What would you do for a Red Bull?

The sheer horror that is life in the greatest city in America took a turn for the personal today. After a morning spent reading Baltiless crime logs and The Baltimore Sun (same thing), I went out to my car to discover that the rear passenger window had been smashed. The perpetrator had helpfully left the cinderblock he'd used in the back seat to allay any confusion about what might have happened.

Surprisingly, the car was still there. All the electronics were still intact. It appears our nighttime forager hadn't allowed himself to be distracted by those other temptations- he'd kept his eyes on the prize
and it had paid off. For his troubles, he scored some loose change and- here's the kicker- a can of sugar-free Red Bull.
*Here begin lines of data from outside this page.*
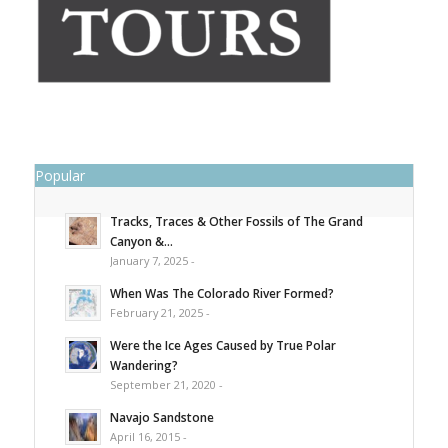
Popular
Tracks, Traces & Other Fossils of The Grand
Canyon &...
January 7, 2025 -
When Was The Colorado River Formed?
February 21, 2025 -
Were the Ice Ages Caused by True Polar
Wandering?
September 21, 2020 -
Navajo Sandstone
April 16, 2015 -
Double-fisting a treasure trove like that, is it any wonder he hung up his cinder block and quit for the night?

Tuesday, April 3, 2007


It's Saturday night, about 20 minutes before closing time, and we're standing in the check-out line at the grocery store. The clerk makes it clear that our presence is the ONLY thing preventing her from clocking out, and she's deeply resentful as a result.
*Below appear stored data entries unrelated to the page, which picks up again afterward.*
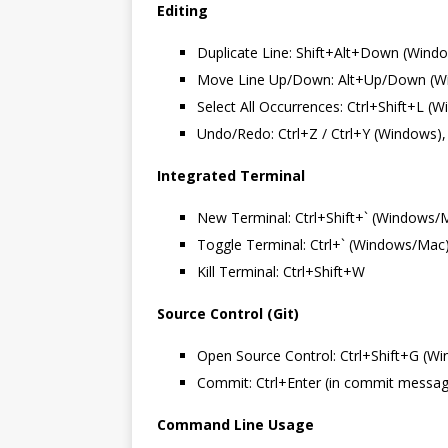
Editing
Duplicate Line: Shift+Alt+Down (Wind
Move Line Up/Down: Alt+Up/Down (W
Select All Occurrences: Ctrl+Shift+L 
Undo/Redo: Ctrl+Z / Ctrl+Y (Windows
Integrated Terminal
New Terminal: Ctrl+Shift+` (Windows/
Toggle Terminal: Ctrl+` (Windows/Mac
Kill Terminal: Ctrl+Shift+W
Source Control (Git)
Open Source Control: Ctrl+Shift+G (W
Commit: Ctrl+Enter (in commit messa
Command Line Usage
She starts to scan the final item of the man in line in front of us- a bunch of leeks. "What's this?" she demands. He just shrugs. He had no idea what he was buying.

Exasperated,she complains "This happened earlier too, and just little ol' me, no one here to help." Seeing the potential for major Charm City-style inconvenience and naively hoping to avert it, I helpfully offer "I think they're called 'leeks'".
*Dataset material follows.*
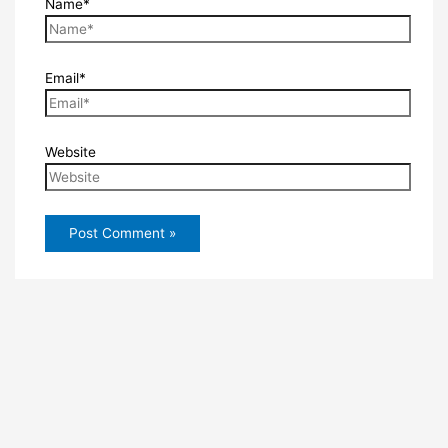
Name*
Email*
Website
"Leafs?" (sic) she snaps, and starts flipping through a price list. "I don't see no leafs. What section would they be under?".
"You could check under 'onions'. Also, I think it's spelled L-E-E-K-S."
She continues flipping through the booklet. "A million damn onions here, and no leafs."

I give up. It's clear trying to help will get me nowhere.. The clerk moves on to a picture book of common fruits. This goes on for awhile as she gets increasingly frustrated. Something finally catches her eye.

"Green leaf lettuce. That's the only leafs I see so that's what I'm ringing it up as." The buyer, who hasn't said a word this whole time, shrugs again and the transaction is complete.

Everytime I go to grocery store in Baltiless, a little part of me dies.